Value of Irish firms' 'junk bonds' shoots up 10-fold in last year
THE value of "junk bonds" issued by Irish companies shot up nearly 10-fold in the last year, as companies like Eircom and Smurfit Kappa took advantage of international demand for the high-yield debt.
A report from the ratings agency Moody's shows Irish companies had issued high-yield bonds worth $4.14bn (€3.2bn) at the end of May, compared with $420m at the same point last year.
The Moody's study on the refinancing needs of unrated private equity owned European companies shows that many firms that were sold under a leveraged buyout are refinancing their loans on the high-yield market thanks to the "extraordinary investor appetite" for junk bonds.
"The easing of the refinancing burden reflects the ability of many highly leveraged, usually medium-sized, companies, to benefit from recent extraordinary market appetite for high-yield bonds to refinance their loans," said Moody's analyst Sebastien Cieniewski.
"An additional factor has been the significant amend-and-extend activity, reflecting the need for collateralised loan obligation lenders to remain invested before their amortisation phases," he added.
In Ireland, the junk bond market has been thriving in the past 12 months. Paul Coulson's Ardagh Packaging has issued debt worth more than $2bn on its own, while Smurfit Kappa has sold debt worth more than $1bn in three separate offerings.

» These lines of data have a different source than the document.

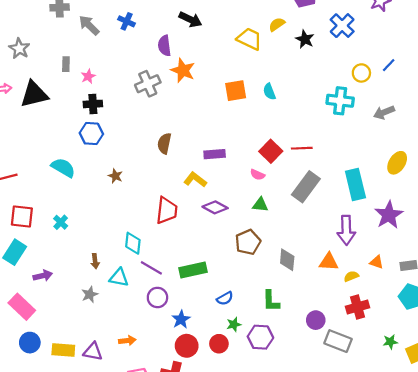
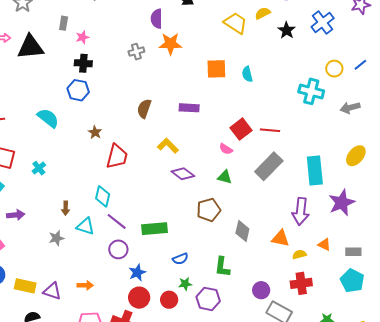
orange star: (183, 70) -> (170, 44), turned -30
gray cross: (148, 84) -> (136, 52), size x0.7
purple rectangle: (215, 154) -> (189, 108), moved
red trapezoid: (167, 210) -> (117, 156), moved

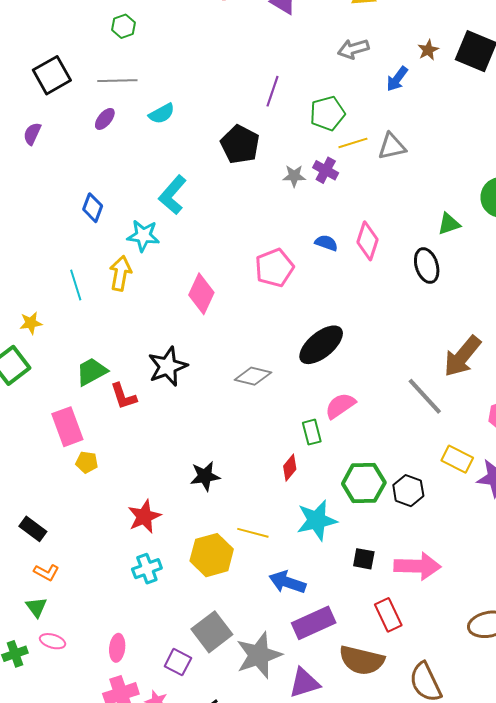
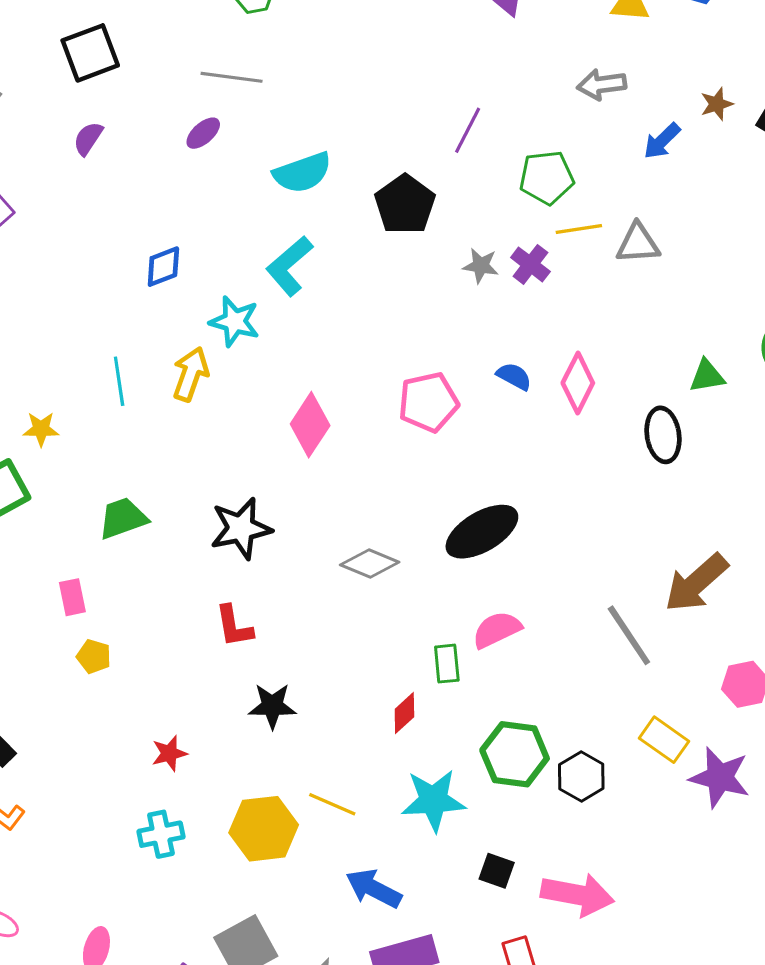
black square: (52, 75) -> (90, 53), moved
cyan semicircle: (162, 114) -> (302, 173), moved, size x1.4
blue diamond: (93, 208) -> (163, 267), turned 40
red L-shape: (124, 396) -> (234, 626), moved
pink rectangle: (67, 427) -> (72, 597), size x0.6
red star: (144, 516) -> (169, 753), size x0.7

Even Eircom, which sought protection from creditors last March, was able to issue €350m worth of debt in April, albeit at a higher coupon than the other companies of more than 9pc.
Looking at Europe in general, the report shows the constant rolling over of debt – known as "amend and extend" – has accelerated, with the maturity dates of more and more debt being pushed out.
In 2012, 22pc of such debt was coming due after the refinancing peak of 2014/2015. Now, 44pc of outstanding bonds are due to mature after 2015.
Despite the "material decrease" in the refinancing burden over the past 12 months, up to a quarter of these companies could still default, said Moody's.
"Despite the weak European macro environment, the strong refinancing activity, mainly undertaken by the relatively larger and more credit-worthy unrated companies, has kept the default rate subdued.
"However, we expect to see the default rate for smaller and weaker unrated companies increase materially over the next couple of years," said Mr Cieniewski.